For which purpose do you save?
Is it for retirement? Health care expenses when older?
Or, perhaps you’re saving up to buy a house, or send a kid to college. You might even be saving up for something as modest as a short vacation in a few months from now.
The point is this: there are many reasons for us to save money, and these can vary from long-term all the way to short-term in nature. And these reasons might be very different when you survey a group of people.
For the shorter-term goals which don’t involve 401(k) accounts, home equity, or other such assets which are really not “liquid” (read on financial chemistry), we might want to consider targeted savings accounts. It’s something I’ve embraced recently, and I’m liking how it’s going so far. Along those lines, I thought I’d share a bit.
First, we can acknowledge that there are different alternatives to targeted savings accounts. One option is to simply use one checking account and diligently follow your budget. This works, and has been used by many people for quite some time. Alternatively, I’m guessing many people don’t go this far and just pay things out of whatever they have, budget or not.

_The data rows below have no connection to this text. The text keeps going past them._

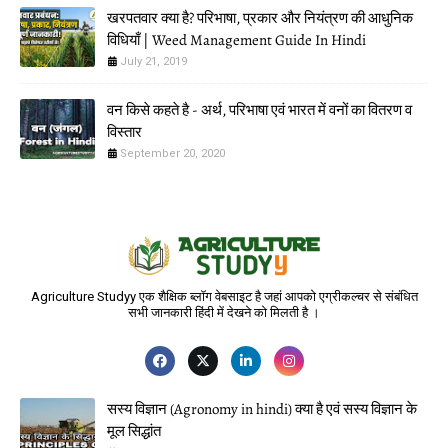
खरपतवार क्या है? परिभाषा, प्रकार और नियंत्रण की आधुनिक
विधियाँ | Weed Management Guide In Hindi
July 21, 2019
वन किसे कहते है - अर्थ, परिभाषा एवं भारत में वनों का वितरण व
विस्तार
September 20, 2020
Agriculture Studyy एक शैक्षिक ब्लॉग वेबसाइट है जहां आपको एग्रीकल्चर से संबंधित
सभी जानकारी हिंदी में देखने को मिलती है ।
सस्य विज्ञान (Agronomy in hindi) क्या है एवं सस्य विज्ञान के
मूल सिद्धांत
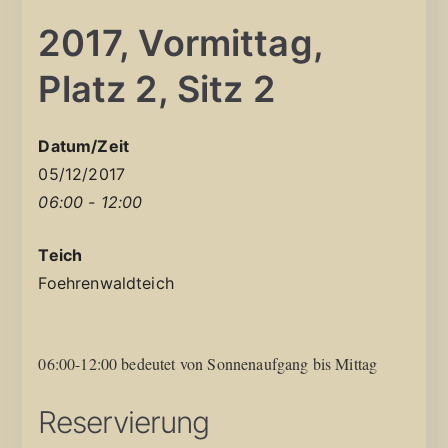
2017, Vormittag,
Platz 2, Sitz 2
Datum/Zeit
05/12/2017
06:00 - 12:00
Teich
Foehrenwaldteich
06:00-12:00 bedeutet von Sonnenaufgang bis Mittag
Reservierung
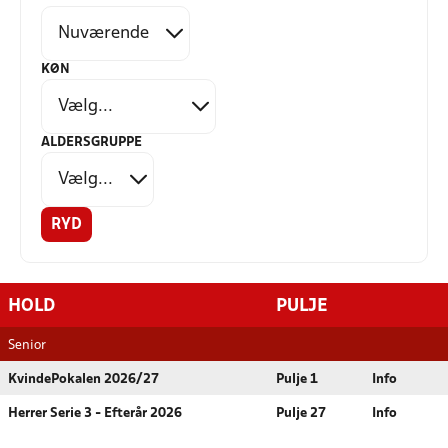
KØN
ALDERSGRUPPE
RYD
HOLD
PULJE
Senior
KvindePokalen 2026/27
Pulje 1
Info
Herrer Serie 3 - Efterår 2026
Pulje 27
Info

With targeted savings accounts, you can create a completely separate account for a given savings goal you have. Benefits of targeted savings accounts include:
- Clarity. If you’re throwing everything into one account, it can be easy to lose sight of the specificity of your savings efforts. Putting money is a separate account for a given purpose makes it clear for what you’re saving.
- Separation. Instead of comingling money, you’re keeping money for one purpose set aside for that purpose alone. It makes you think before you pull money from your “car” account in order to pay for your upcoming weekend getaway.
- Disciplined saving. With targeted accounts, you can automatically move in set amounts of money each month into an account. For the aforementioned “car” savings account, you could set aside money each month to be put away for such a purpose – even if you already own a paid-off car. This way, when you have to buy a car, you’ll have money there for the purchase instead of potentially taking on a loan.
- Peace of mind. It can be nice to rest easy knowing that you’re saving for specific expenses that are on the horizon. Even if they’re fun things for which you’re saving.
For me, it’s been easy to get started with Ally. There are other alternatives that might be really good, but this is the one I went with. It’s been easy to make happen.
In my case, I set up a checking account and have targeted savings accounts. Each month, at a specific day of the month, a set amount of money gets pulled into the few targeted accounts I have. Yes, a car fund is one of them 🙂
So far, so good. Wondering why I didn’t fully embrace targeted savings accounts earlier, but glad I’ve gotten started!
My Questions for You
Do you use targeted savings accounts? If yes, how has gone for you?
If not, why so? Also, what alternative approach (if any) do you use?
My main objective is to save for retirement. I make a few targeted savings goals for things like travel and expensive purchases like electronics. Right now I’m saving some money for a trip in Q1 and a new laptop.